— EXERCISE REQUIREMENTS —
Copy all the lines of the data that include the word "császár".

[Saved entries]

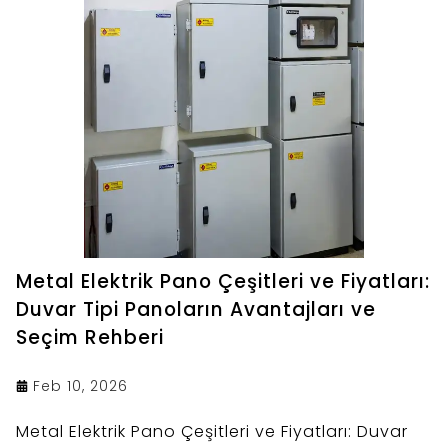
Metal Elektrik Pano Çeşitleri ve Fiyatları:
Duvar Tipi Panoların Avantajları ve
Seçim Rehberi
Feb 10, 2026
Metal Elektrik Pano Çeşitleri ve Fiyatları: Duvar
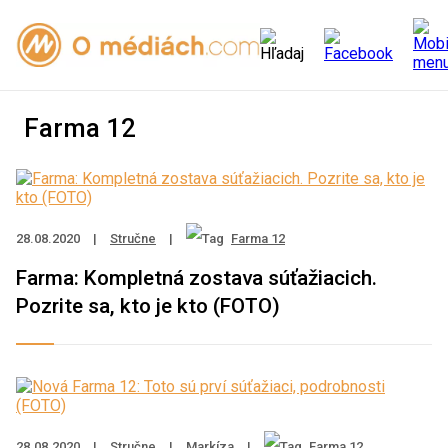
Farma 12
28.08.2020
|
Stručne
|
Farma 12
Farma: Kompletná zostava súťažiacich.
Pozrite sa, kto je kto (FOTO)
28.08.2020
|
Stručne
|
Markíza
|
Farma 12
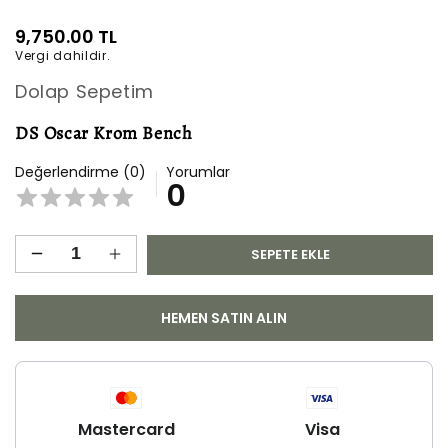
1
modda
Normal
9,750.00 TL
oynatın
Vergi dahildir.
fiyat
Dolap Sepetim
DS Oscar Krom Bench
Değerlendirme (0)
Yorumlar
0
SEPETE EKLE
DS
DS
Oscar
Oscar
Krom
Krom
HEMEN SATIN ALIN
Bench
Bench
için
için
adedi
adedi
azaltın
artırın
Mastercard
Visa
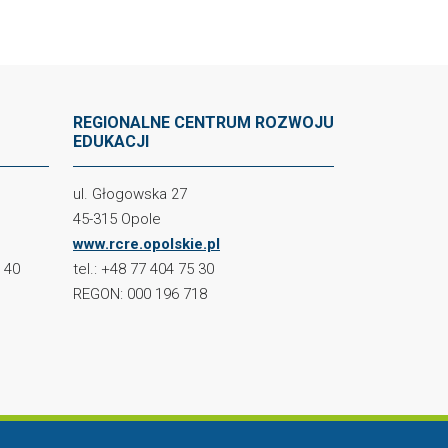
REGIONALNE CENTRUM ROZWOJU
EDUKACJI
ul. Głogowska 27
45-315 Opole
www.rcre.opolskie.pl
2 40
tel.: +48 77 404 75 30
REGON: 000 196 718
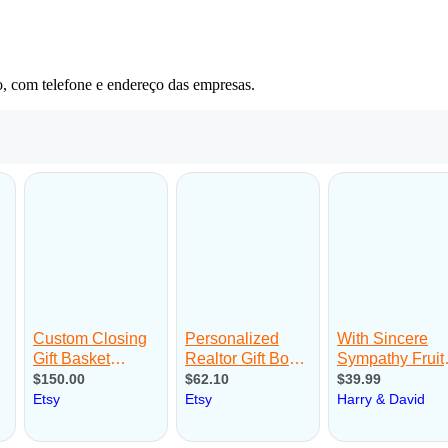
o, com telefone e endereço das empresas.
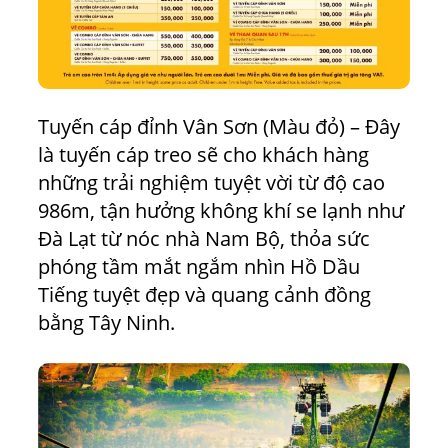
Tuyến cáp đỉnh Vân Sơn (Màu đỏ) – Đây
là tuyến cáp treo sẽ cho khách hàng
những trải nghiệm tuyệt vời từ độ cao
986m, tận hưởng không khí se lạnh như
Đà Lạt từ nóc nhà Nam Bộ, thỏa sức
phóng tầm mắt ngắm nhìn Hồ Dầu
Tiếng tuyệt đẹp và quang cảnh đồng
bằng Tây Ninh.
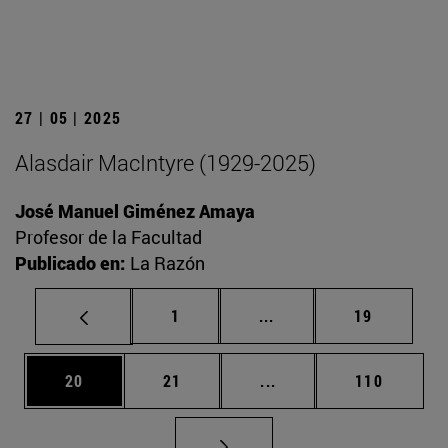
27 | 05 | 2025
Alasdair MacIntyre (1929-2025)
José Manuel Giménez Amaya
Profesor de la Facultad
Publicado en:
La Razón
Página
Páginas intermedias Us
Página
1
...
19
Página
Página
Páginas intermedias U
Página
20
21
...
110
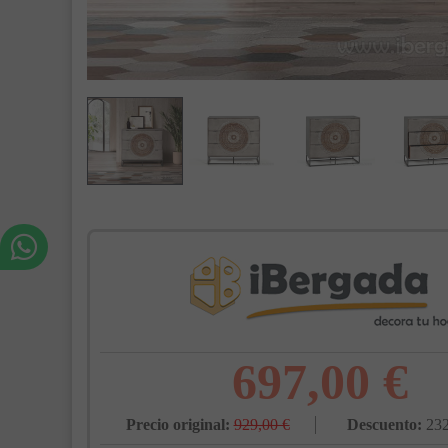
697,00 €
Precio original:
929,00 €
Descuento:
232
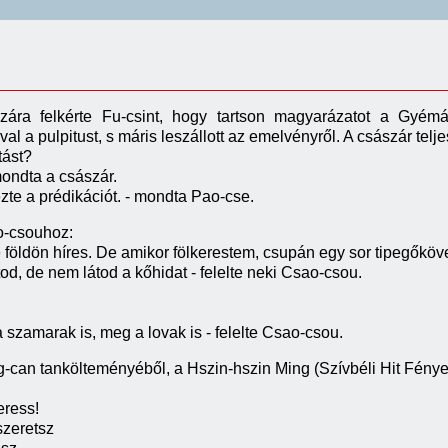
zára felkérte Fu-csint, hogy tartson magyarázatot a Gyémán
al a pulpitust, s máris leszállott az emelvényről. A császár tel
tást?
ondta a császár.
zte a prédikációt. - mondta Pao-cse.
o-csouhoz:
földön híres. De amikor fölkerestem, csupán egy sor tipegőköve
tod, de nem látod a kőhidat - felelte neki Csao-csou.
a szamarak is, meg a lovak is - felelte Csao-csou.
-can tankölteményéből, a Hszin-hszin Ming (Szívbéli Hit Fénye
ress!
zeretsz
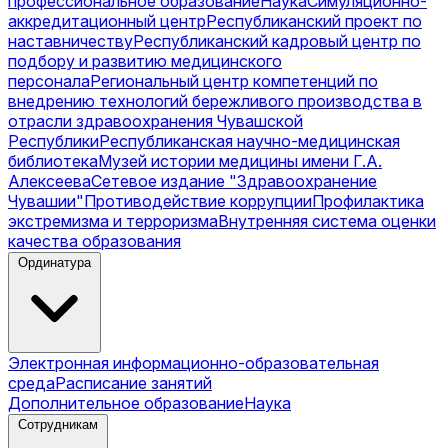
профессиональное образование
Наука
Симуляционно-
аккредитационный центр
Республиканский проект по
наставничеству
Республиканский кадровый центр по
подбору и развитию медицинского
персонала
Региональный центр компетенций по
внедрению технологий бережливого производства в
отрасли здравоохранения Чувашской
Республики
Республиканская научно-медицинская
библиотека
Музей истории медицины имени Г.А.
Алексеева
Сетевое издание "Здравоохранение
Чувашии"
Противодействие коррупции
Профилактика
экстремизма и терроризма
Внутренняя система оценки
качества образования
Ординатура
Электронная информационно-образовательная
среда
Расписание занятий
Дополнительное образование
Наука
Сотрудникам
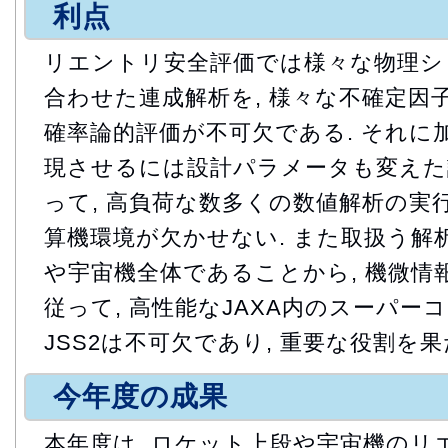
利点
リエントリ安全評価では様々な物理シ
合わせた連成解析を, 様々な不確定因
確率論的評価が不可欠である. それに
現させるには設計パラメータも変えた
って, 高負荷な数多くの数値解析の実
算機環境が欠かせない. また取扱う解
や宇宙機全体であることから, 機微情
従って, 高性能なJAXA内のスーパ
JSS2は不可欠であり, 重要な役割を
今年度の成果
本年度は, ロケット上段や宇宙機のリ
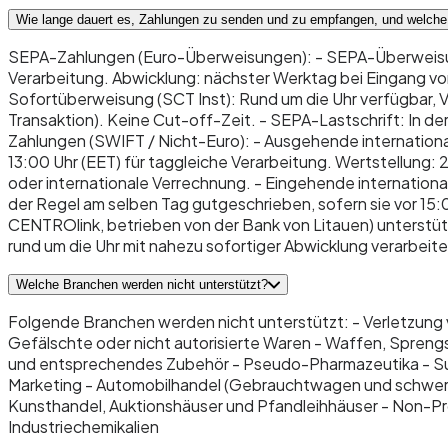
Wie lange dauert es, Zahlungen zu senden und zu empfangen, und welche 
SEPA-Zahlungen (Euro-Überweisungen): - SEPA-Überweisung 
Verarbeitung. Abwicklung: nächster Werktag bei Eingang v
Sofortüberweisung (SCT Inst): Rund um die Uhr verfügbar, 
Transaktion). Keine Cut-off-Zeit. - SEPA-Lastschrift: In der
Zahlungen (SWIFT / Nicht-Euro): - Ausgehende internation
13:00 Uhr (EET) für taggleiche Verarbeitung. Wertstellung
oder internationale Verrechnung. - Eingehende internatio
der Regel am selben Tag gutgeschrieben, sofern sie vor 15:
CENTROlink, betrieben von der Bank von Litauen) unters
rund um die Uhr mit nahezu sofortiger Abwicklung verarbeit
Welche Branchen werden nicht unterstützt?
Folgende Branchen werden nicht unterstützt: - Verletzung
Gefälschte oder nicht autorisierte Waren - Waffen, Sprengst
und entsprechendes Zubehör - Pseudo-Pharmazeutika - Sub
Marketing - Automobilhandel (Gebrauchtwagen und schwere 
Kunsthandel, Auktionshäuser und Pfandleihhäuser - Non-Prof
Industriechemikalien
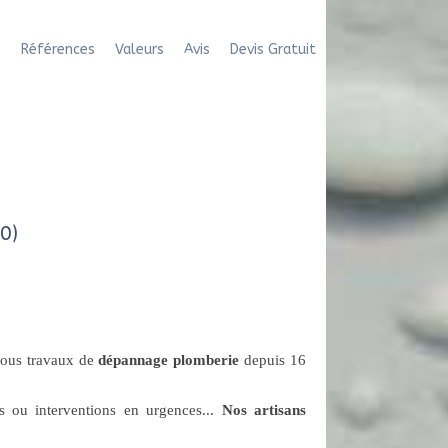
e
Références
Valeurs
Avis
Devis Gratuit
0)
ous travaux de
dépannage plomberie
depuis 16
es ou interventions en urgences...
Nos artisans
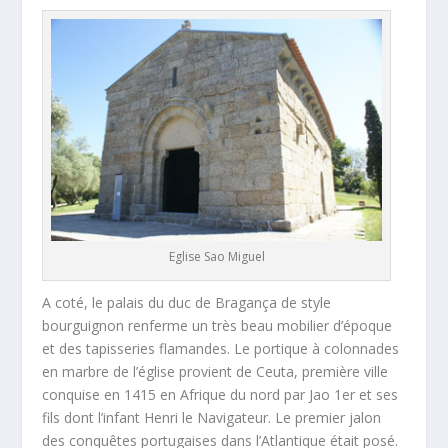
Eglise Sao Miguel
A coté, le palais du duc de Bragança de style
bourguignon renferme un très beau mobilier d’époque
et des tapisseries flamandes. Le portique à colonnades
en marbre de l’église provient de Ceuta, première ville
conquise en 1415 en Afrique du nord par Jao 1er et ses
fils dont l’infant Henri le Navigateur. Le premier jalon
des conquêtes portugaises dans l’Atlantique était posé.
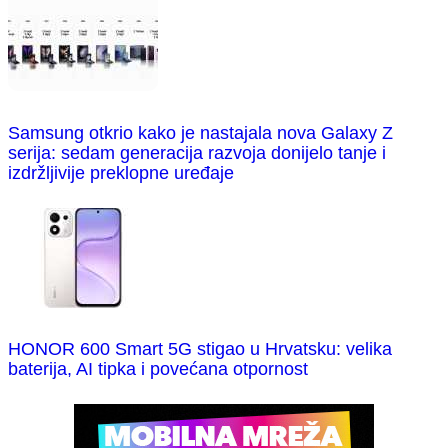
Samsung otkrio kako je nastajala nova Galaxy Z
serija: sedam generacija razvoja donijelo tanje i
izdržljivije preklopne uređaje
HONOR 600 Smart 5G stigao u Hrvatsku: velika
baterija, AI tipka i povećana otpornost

— TASK ANSWER —
al a pulpitust, s máris leszállott az emelvényről. A császár tel
ondta a császár.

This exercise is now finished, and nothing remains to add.